**Directions:**
Show every line of the data below that includes the word "agosto".

━━━━━━━━

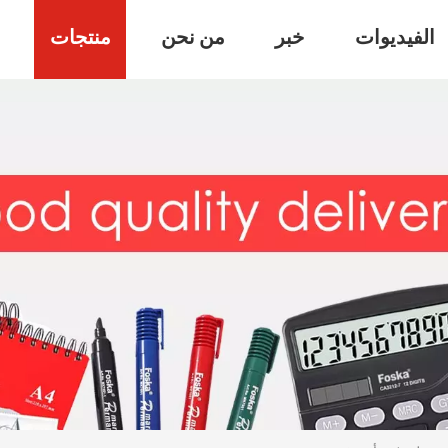
الفيديوات
خبر
من نحن
منتجات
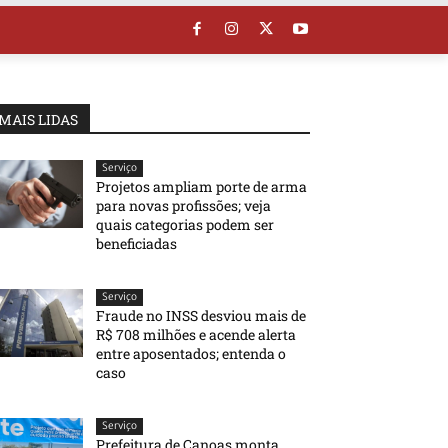
MAIS LIDAS
Serviço
Projetos ampliam porte de arma
para novas profissões; veja
quais categorias podem ser
beneficiadas
Serviço
Fraude no INSS desviou mais de
R$ 708 milhões e acende alerta
entre aposentados; entenda o
caso
Serviço
Prefeitura de Canoas monta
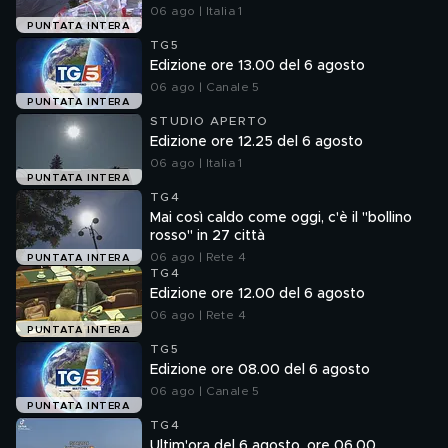
06 ago | Italia 1
PUNTATA INTERA
TG5
Edizione ore 13.00 del 6 agosto
06 ago | Canale 5
PUNTATA INTERA
STUDIO APERTO
Edizione ore 12.25 del 6 agosto
06 ago | Italia 1
PUNTATA INTERA
TG4
Mai così caldo come oggi, c'è il "bollino
rosso" in 27 città
06 ago | Rete 4
PUNTATA INTERA
TG4
Edizione ore 12.00 del 6 agosto
06 ago | Rete 4
PUNTATA INTERA
TG5
Edizione ore 08.00 del 6 agosto
06 ago | Canale 5
PUNTATA INTERA
TG4
Ultim'ora del 6 agosto, ore 06.00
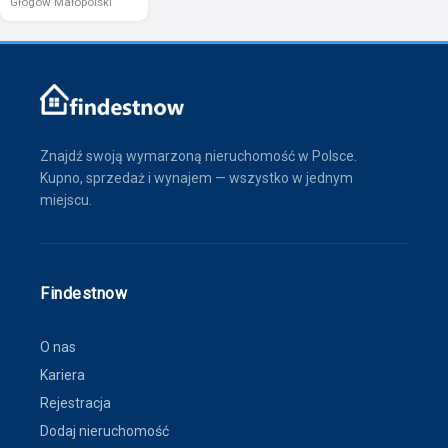
Głogów Małopolski
Znajdź swoją wymarzoną nieruchomość w Polsce.
Kupno, sprzedaż i wynajem — wszystko w jednym
miejscu.
Findestnow
O nas
Kariera
Rejestracja
Dodaj nieruchomość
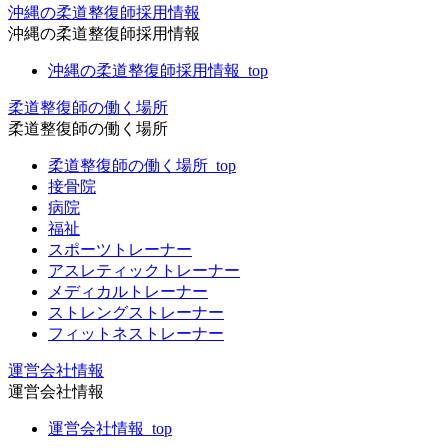
沖縄の柔道整復師採用情報
沖縄の柔道整復師採用情報
沖縄の柔道整復師採用情報_top
柔道整復師の働く場所
柔道整復師の働く場所
柔道整復師の働く場所_top
接骨院
病院
福祉
スポーツトレーナー
アスレティックトレーナー
メディカルトレーナー
ストレングストレーナー
フィットネストレーナー
運営会社情報
運営会社情報
運営会社情報_top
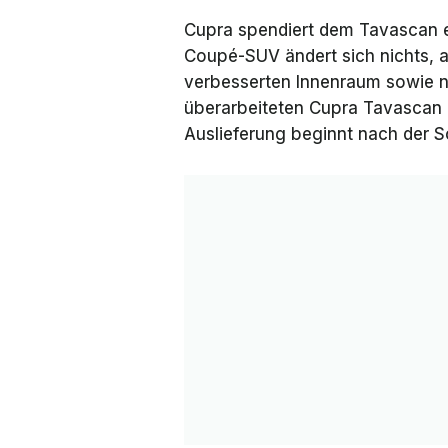
Cupra spendiert dem Tavascan ei
Coupé-SUV ändert sich nichts, a
verbesserten Innenraum sowie n
überarbeiteten Cupra Tavascan 
Auslieferung beginnt nach der 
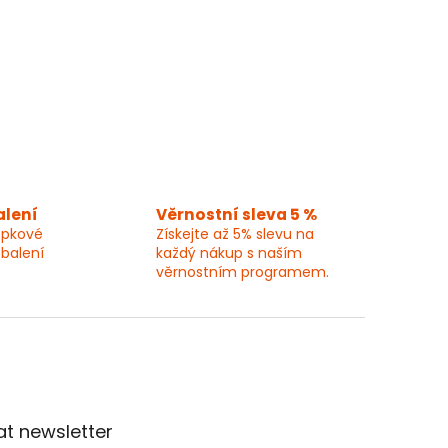
alení
Věrnostní sleva 5 %
epkové
Získejte až 5% slevu na
 balení
každý nákup s naším
věrnostním programem.
t newsletter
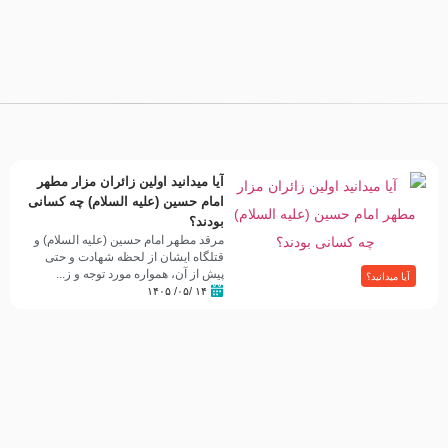
آیا میدانید اولین زائران مزار مطهر
امام حسین (علیه السلام) چه کسانی
بودند؟
مرقد مطهر امام حسین (علیه السلام) و
قتلگاه ایشان از لحظه شهادت و حتی
پیش از آن، همواره مورد توجه و ز...
آیا میدانید؟
۱۴ /۰۵/ ۱۴۰۵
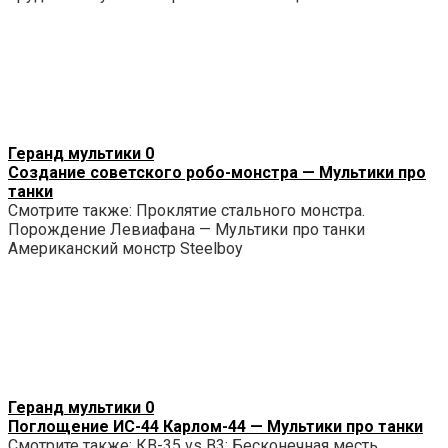
Геранд мультики
0
Создание советского робо-монстра — Мультики про
танки
Смотрите также: Проклятие стального монстра.
Порождение Левиафана — Мультики про танки
Американский монстр Steelboy
Геранд мультики
0
Поглощение ИС-44 Карлом-44 — Мультики про танки
Смотрите также: КВ-35 vs B3: Бесконечная месть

━━━━━━━━

**Response for this exercise:**
Edizione ore 13.00 del 6 agosto
Edizione ore 12.25 del 6 agosto
Edizione ore 12.00 del 6 agosto
Edizione ore 08.00 del 6 agosto
Ultim'ora del 6 agosto, ore 06.00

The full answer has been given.